The bank is, therefore, praying the Commercial Court to stay execution of its order pending the outcome of an appeal it has filed on the grounds that the bank will suffer irreparable damage if the court’s order, dated February 21, 2013, is not stayed and the appeal succeeds in the long run.
According to the bank, its appeal had a “high likelihood of success” because the trial judge, Alhaji Justice Amadu Tanko, failed to consider the bank’s evidence which led to the fact that the bank was not liable to any entity.
Hearing of the motion for stay of execution has been fixed for May 8, 2013.

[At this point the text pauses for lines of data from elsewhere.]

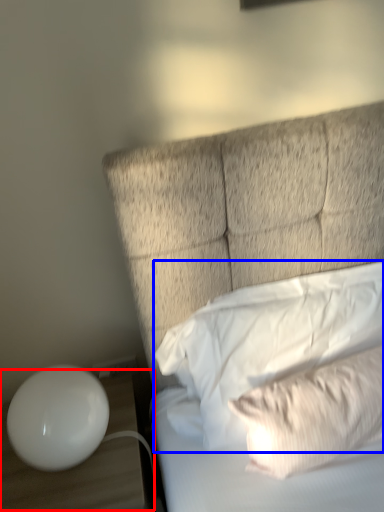 Question: Which point is further to the camera, table (highlighted by a red box) or pillow (highlighted by a blue box)?

Choices:
 (A) table
 (B) pillow

Answer: (A) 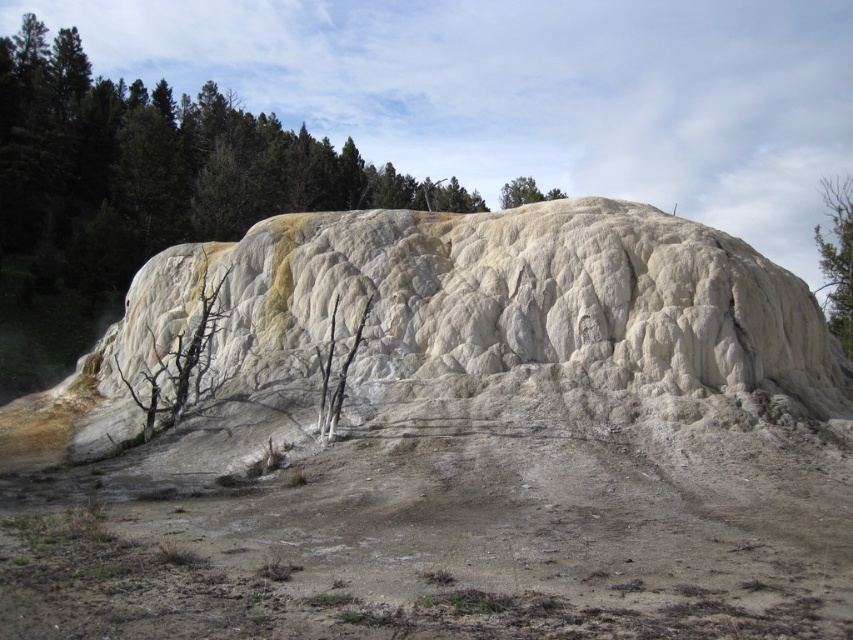 You are standing on the flat, barren area in front of the hot spring mound. You want to take a photo of the white textured rock at center and the green leafy tree at upper right. Which object should you focus on first if you want both to be in clear focus?

The white textured rock at center is shorter than the green leafy tree at upper right, so you should focus on the green leafy tree at upper right first to ensure both are in clear focus.

You are a hiker carrying a heavy backpack and need to cross from the dull brown dirt track at lower center to the hot spring mound. The distance between them is 16.59 feet. If your backpack allows you to walk 20 feet before needing a rest, can you make it without stopping?

The distance between the dull brown dirt track at lower center and the hot spring mound is 16.59 feet. Since your backpack allows you to walk 20 feet before needing a rest, you can make it without stopping as 16.59 feet is less than 20 feet. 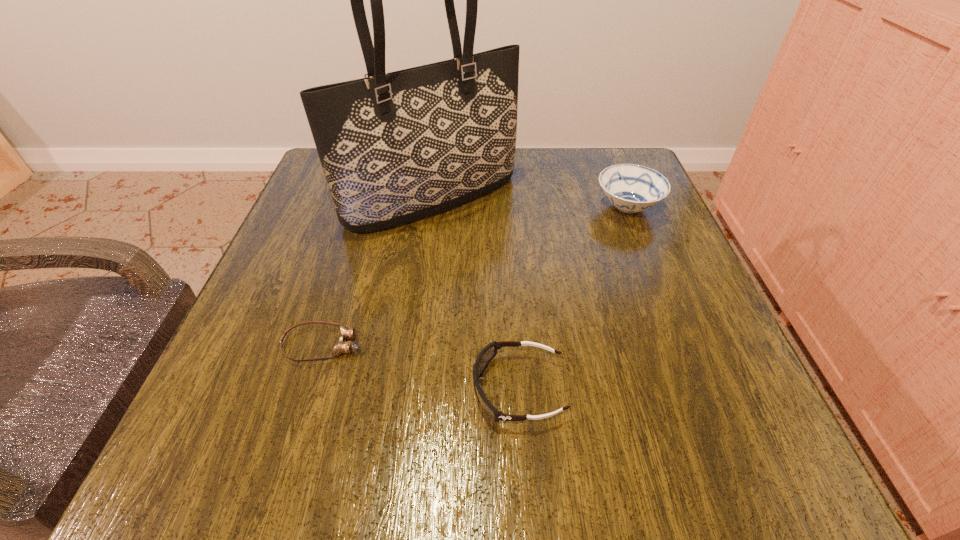 Identify the location of tote bag. (396, 147).

Find the location of `the rightmost object`. the rightmost object is located at coordinates (631, 188).

What are the coordinates of `the second tallest object` in the screenshot? It's located at (631, 188).

What are the coordinates of `the taller goggles` in the screenshot? It's located at (487, 353).

At what (x,y) coordinates should I click in order to perform the action: click on the third tallest object. Please return your answer as a coordinate pair (x, y). Looking at the image, I should click on (x=487, y=353).

Image resolution: width=960 pixels, height=540 pixels. I want to click on the left goggles, so click(x=342, y=346).

At what (x,y) coordinates should I click in order to perform the action: click on the shorter goggles. Please return your answer as a coordinate pair (x, y). Looking at the image, I should click on (342, 346).

Identify the location of vacant space located on the right of the tallest object. (602, 199).

Image resolution: width=960 pixels, height=540 pixels. I want to click on free space located on the front of the rightmost object, so click(x=660, y=289).

You are a GUI agent. You are given a task and a screenshot of the screen. Output one action in this format:
    pyautogui.click(x=<x>, y=<y>)
    Task: Click on the vacant space located on the front and sides of the taller goggles
    This screenshot has height=540, width=960.
    Given the screenshot: What is the action you would take?
    click(247, 389) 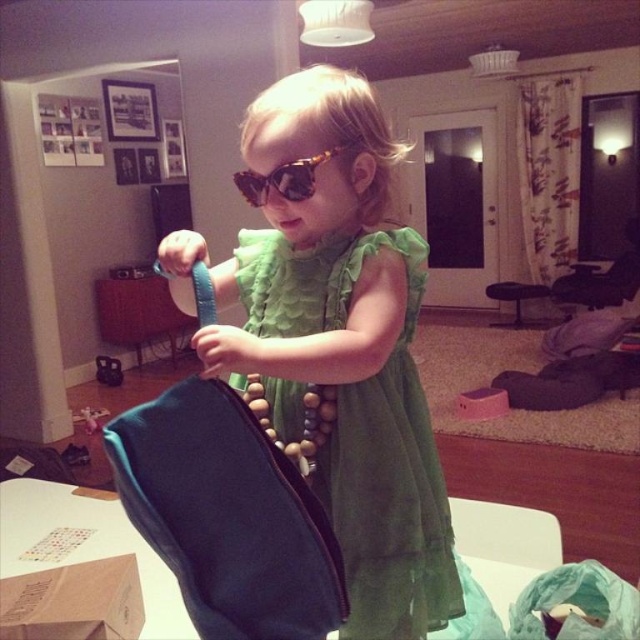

Motion on notice for stay of execution
An affidavit in support of the motion for stay of execution deposed by the Head of Legal of the NIB, Mr Michael Amarfu-Dey, said the court’s finding that the bank failed to cross-examine a witness with respect to the disbursement of $24 million from the promissory notes was not supported by the evidence on record.
It said apart from the fact that the NIB’s appeal stood a high chance of success, the Dominion Corporate Trustees, “just like its predecessor, Standard Bank Offshore Trust Company Limited, as per the endorsement on its Writ and Statement of Claim, is an offshore company registered and operating in Jersey, Channel Islands, a jurisdiction renowned for its secret legal arrangements to shield companies from taxes and the attachment of their assets”.
For that reason, the bank held that its business and tangibles were located within the jurisdiction of the court and in the event of success upon appeal, the NIB success would be rendered nugatory as it would virtually find it impossible to recover the sum now ordered to be paid in the judgement.
“That this Honourable Court has no means available to it to determine the net worth of the plaintiff/respondent for purposes of making a decision as to whether and the extent to appeal which it could repay the sum so ordered in the judgement in the event of the appeal succeeding,” the affidavit in support stated.
 The plaintiff/respondent in this instance is Dominion Corporate Trustees Limited.
In confirmation of the uncertainty surrounding Dominion Corporate Trustees Limited, the bank held that the status or nature the plaintiff in the case changed at the inception of the case from “Standard Bank Offshore Trust Company Limited, which in itself was suing for and on behalf of certain investors in promissory notes such as Sphynx Capital Market PCC Investors and Tricon Trade Management Limited, to Dominion Corporate Trustees Limited”.
“That there is evidence on record which irresistibly leads to the conclusion that the substitution was motivated substantially by the desire to hide the fact that an amount of US$24 million, representing a little over  50 per cent of the US$45,412,790, being the proceeds of the sale of the promissory notes, was paid to Standard Bank Jersey Limited for the benefit of a company known as Sphynx Ltd, USA, on August 24, 2007,” the affidavit said.
It further held that the $24 million which was paid into an account numbered 000153885 with HSBC Bank USA and the beneficiary, Sphynx Ltd, USA, operated an account numbered 58081144 with the aforesaid Standard Bank Jersey Limited.
The affidavit stated that Standard Bank Jersey, the recipient of the $24 million on behalf of Sphynx Ltd USA, was related to Standard Bank Offshore Trust Company Jersey Limited, the entity that first instituted the present action.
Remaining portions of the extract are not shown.